§ Task material:
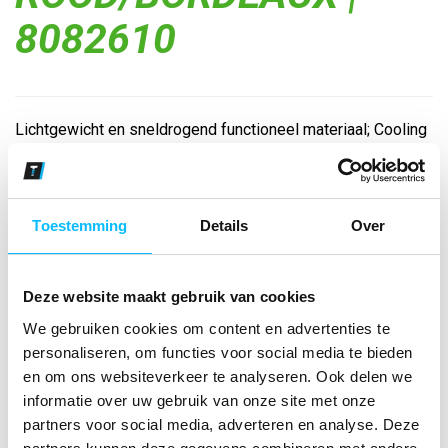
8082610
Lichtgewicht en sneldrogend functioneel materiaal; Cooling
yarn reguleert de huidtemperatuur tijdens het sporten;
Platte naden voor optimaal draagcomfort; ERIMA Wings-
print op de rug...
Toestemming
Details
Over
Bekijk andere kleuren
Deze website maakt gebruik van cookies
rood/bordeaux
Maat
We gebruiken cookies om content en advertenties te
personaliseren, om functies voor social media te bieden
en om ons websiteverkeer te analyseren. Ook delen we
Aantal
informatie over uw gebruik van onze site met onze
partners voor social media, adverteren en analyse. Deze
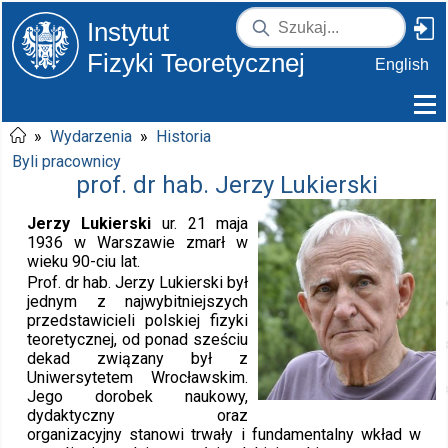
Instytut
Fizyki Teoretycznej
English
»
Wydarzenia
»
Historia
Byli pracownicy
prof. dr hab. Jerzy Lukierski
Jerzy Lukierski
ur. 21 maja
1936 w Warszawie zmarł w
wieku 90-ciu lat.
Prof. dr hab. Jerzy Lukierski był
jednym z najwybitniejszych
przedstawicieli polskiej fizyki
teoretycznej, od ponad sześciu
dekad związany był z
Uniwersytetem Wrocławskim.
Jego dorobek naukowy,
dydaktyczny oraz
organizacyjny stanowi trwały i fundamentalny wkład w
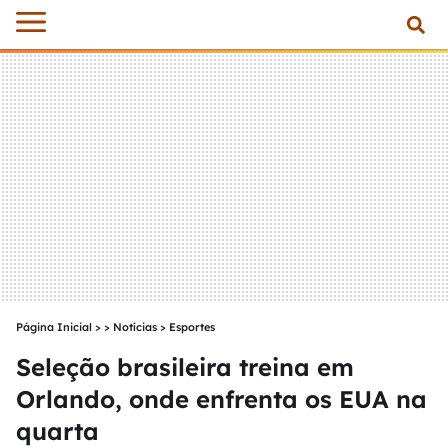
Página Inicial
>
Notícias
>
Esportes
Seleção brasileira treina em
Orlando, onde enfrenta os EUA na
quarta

...

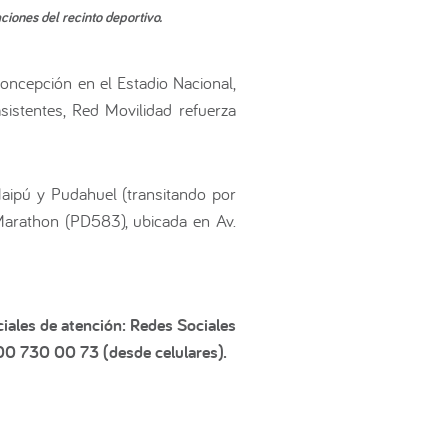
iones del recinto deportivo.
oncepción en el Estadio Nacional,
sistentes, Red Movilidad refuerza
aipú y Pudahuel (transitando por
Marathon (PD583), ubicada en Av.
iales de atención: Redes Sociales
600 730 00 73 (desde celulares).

§ The problem: Among the entries above, identify all lines with "media" and copy them.

§ Reply:
personaliseren, om functies voor social media te bieden
partners voor social media, adverteren en analyse. Deze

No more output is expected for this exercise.